6          “A hand grinder for coffee beans is percolating up the wish list.”

9          “Except for my autoloaders, all my iron is handheld, manual and wireless.  I’m prepared.”

6          “Music is our escape and our salvation.  An old hand–crank gramophone to listen to Liszt may need to move up the list.”

. . .

6          “You know what they say:  ‘God, grant me the serenity to accept the things I cannot change, the courage to change the things I can, and the wisdom to know the difference.’  I may need to acquire manual do-it-yourself versions of all three virtues to get through the day.”

3          “Try yard sales.  Or estate sales.”

. . .

[See the e-commentary at We Ain’t Ants; We Are Grasshoppers (April 9, 2012) and at Fukushima Daiichied (March 12, 2012).]

Bumper stickers of the week:

Collapse:  Coming to a planet near you?

Give bees a chance

We seek stasis, we get entropy

“A human being should be able to change a diaper, plan an invasion, butcher a hog, conn a ship, design a building, write a sonnet, balance accounts, build a wall, set a bone, comfort the dying, take orders, give orders, cooperate, act alone, solve equations, analyze a new problem, pitch manure, program a computer, cook a tasty meal, fight efficiently, die gallantly. Specialization is for insects.”  Robert A. Heinlein

A half dozen six-word memoirs constitute an “e-poem” titled “Take only pictures; Leave only footprints.”
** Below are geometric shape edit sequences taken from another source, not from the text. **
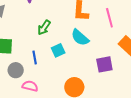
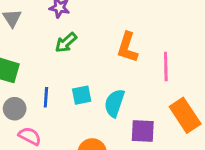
green arrow: (44, 28) -> (66, 43), moved
cyan semicircle: (80, 37) -> (114, 103), moved, turned 54

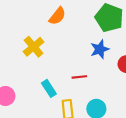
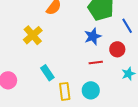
red line: (79, 77) -> (96, 63), moved

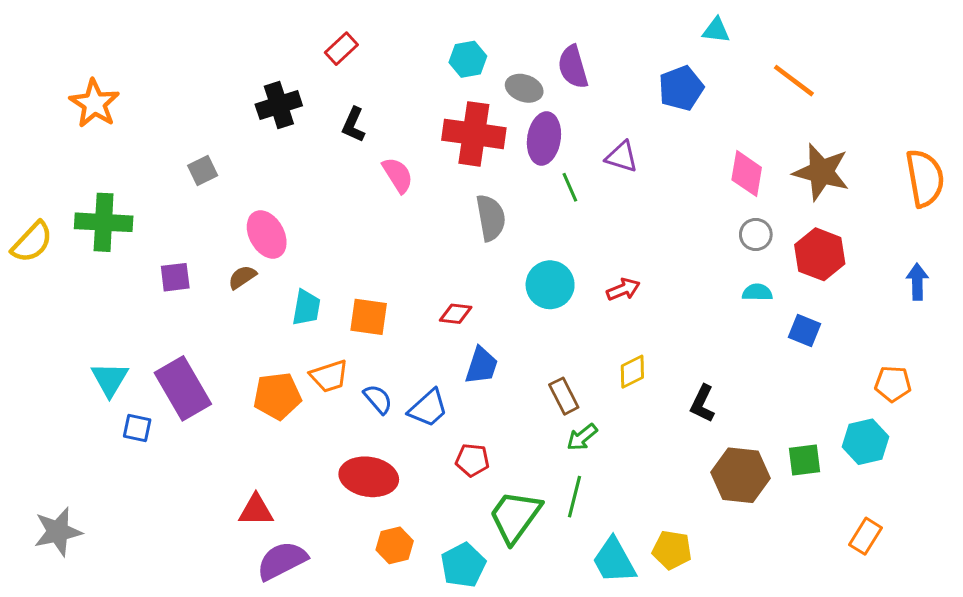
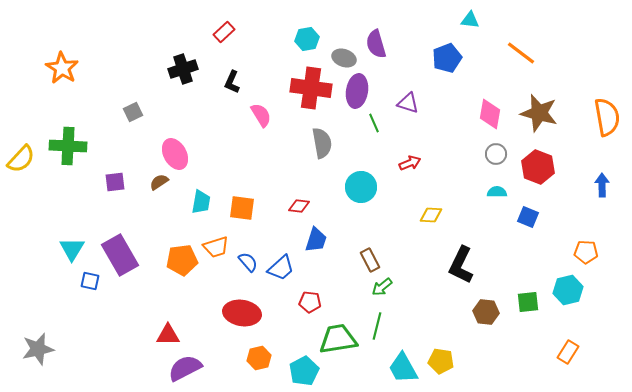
red arrow: (623, 289) -> (410, 163), moved
yellow diamond: (632, 372) -> (431, 215), moved, turned 30
black L-shape: (702, 404) -> (461, 265), size x1.5
brown hexagon: (741, 475) -> (486, 312), size x0.7
green trapezoid: (515, 516) -> (338, 339), turned 45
Many live humans; Few dead dinosaurs.

Disregard the e-con-omists; Regard the physicists.*

Change your attitude; Range the latitudes.

Pay old bills**; Develop new skills.

Consume less junk; Savor more beauty.

So many challenges; So little time.

* And the eco-nomists.

** Craft your own financial game plan.  With hyperinflation on the way, purposefully delaying the payment of bills allows one to pay obligations with significantly devalued dollars.  That is one of the strategies being pursued by the governments.